An exact restatement of the data is required, with the images omitted.

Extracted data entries
=== Begin Enclosure ===
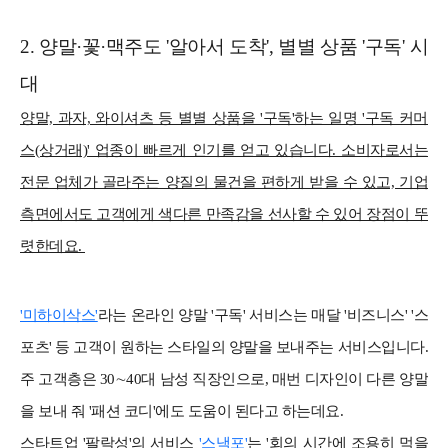
2. 양말·꽃·맥주도 '알아서 도착', 별별 상품 '구독' 시
대
양말, 과자, 와이셔츠 등 별별 상품을 '구독'하는 일명 '구독 커머
스(상거래)' 업종이 빠르게 인기를 얻고 있습니다. 소비자로서는
전문 업체가 골라주는 양질의 물건을 편하게 받을 수 있고, 기업
측면에서도 고객에게 색다른 만족감을 선사할 수 있어 장점이 뚜
렷한데요.
'미하이삭스'
라는 온라인 양말 '구독' 서비스는 매달 '비즈니스' '스
포츠' 등 고객이 원하는 스타일의 양말을 보내주는 서비스입니다.
주 고객층은 30∼40대 남성 직장인으로, 매번 디자인이 다른 양말
을 보내 줘 '패션 코디'에도 도움이 된다고 하는데요.
스타트업 '팔락성'의 서비스
'스낵포'
는 '회의 시간에 조용히 먹을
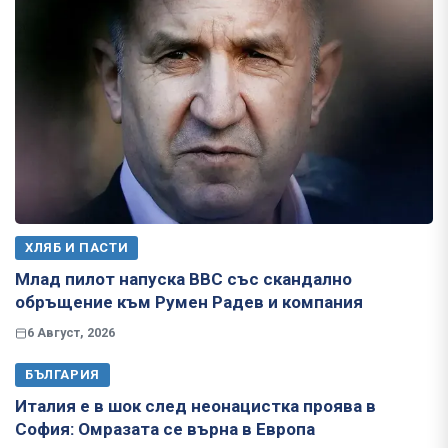
ХЛЯБ И ПАСТИ
Млад пилот напуска ВВС със скандално
обръщение към Румен Радев и компания
6 Август, 2026
БЪЛГАРИЯ
Италия е в шок след неонацистка проява в
София: Омразата се върна в Европа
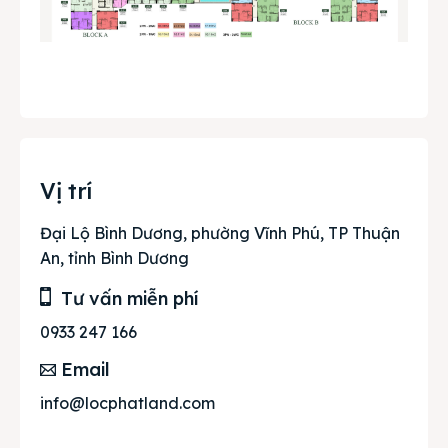
Vị trí
Đại Lộ Bình Dương, phường Vĩnh Phú, TP Thuận
An, tỉnh Bình Dương
Tư vấn miễn phí
0933 247 166
Email
info@locphatland.com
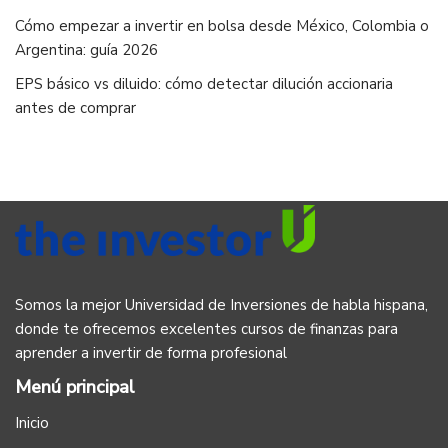
Cómo empezar a invertir en bolsa desde México, Colombia o
Argentina: guía 2026
EPS básico vs diluido: cómo detectar dilución accionaria
antes de comprar
Somos la mejor Universidad de Inversiones de habla hispana,
donde te ofrecemos excelentes cursos de finanzas para
aprender a invertir de forma profesional
Menú principal
Inicio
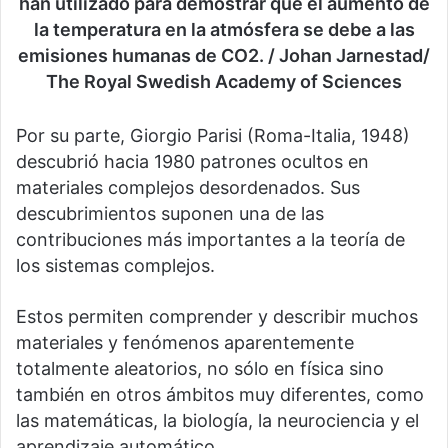
han utilizado para demostrar que el aumento de
la temperatura en la atmósfera se debe a las
emisiones humanas de CO2. / Johan Jarnestad/
The Royal Swedish Academy of Sciences
Por su parte, Giorgio Parisi (Roma-Italia, 1948)
descubrió hacia 1980 patrones ocultos en
materiales complejos desordenados. Sus
descubrimientos suponen una de las
contribuciones más importantes a la teoría de
los sistemas complejos.
Estos permiten comprender y describir muchos
materiales y fenómenos aparentemente
totalmente aleatorios, no sólo en física sino
también en otros ámbitos muy diferentes, como
las matemáticas, la biología, la neurociencia y el
aprendizaje automático.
=== End Enclosure ===
**Solved exercise:**
2. 양말·꽃·맥주도 '알아서 도착', 별별 상품 '구독' 시
대
양말, 과자, 와이셔츠 등 별별 상품을 '구독'하는 일명 '구독 커머
스(상거래)' 업종이 빠르게 인기를 얻고 있습니다. 소비자로서는
전문 업체가 골라주는 양질의 물건을 편하게 받을 수 있고, 기업
측면에서도 고객에게 색다른 만족감을 선사할 수 있어 장점이 뚜
렷한데요.
'미하이삭스'
라는 온라인 양말 '구독' 서비스는 매달 '비즈니스' '스
포츠' 등 고객이 원하는 스타일의 양말을 보내주는 서비스입니다.
주 고객층은 30∼40대 남성 직장인으로, 매번 디자인이 다른 양말
을 보내 줘 '패션 코디'에도 도움이 된다고 하는데요.
스타트업 '팔락성'의 서비스
'스낵포'
는 '회의 시간에 조용히 먹을
ХЛЯБ И ПАСТИ
Млад пилот напуска ВВС със скандално
обръщение към Румен Радев и компания
6 Август, 2026
БЪЛГАРИЯ
Италия е в шок след неонацистка проява в
София: Омразата се върна в Европа
Vị trí
Đại Lộ Bình Dương, phường Vĩnh Phú, TP Thuận
An, tỉnh Bình Dương
Tư vấn miễn phí
0933 247 166
Email
info@locphatland.com
Cómo empezar a invertir en bolsa desde México, Colombia o
Argentina: guía 2026
EPS básico vs diluido: cómo detectar dilución accionaria
antes de comprar
Somos la mejor Universidad de Inversiones de habla hispana,
donde te ofrecemos excelentes cursos de finanzas para
aprender a invertir de forma profesional
Menú principal
Inicio
han utilizado para demostrar que el aumento de
la temperatura en la atmósfera se debe a las
emisiones humanas de CO2. / Johan Jarnestad/
The Royal Swedish Academy of Sciences
Por su parte, Giorgio Parisi (Roma-Italia, 1948)
descubrió hacia 1980 patrones ocultos en
materiales complejos desordenados. Sus
descubrimientos suponen una de las
contribuciones más importantes a la teoría de
los sistemas complejos.
Estos permiten comprender y describir muchos
materiales y fenómenos aparentemente
totalmente aleatorios, no sólo en física sino
también en otros ámbitos muy diferentes, como
las matemáticas, la biología, la neurociencia y el
aprendizaje automático.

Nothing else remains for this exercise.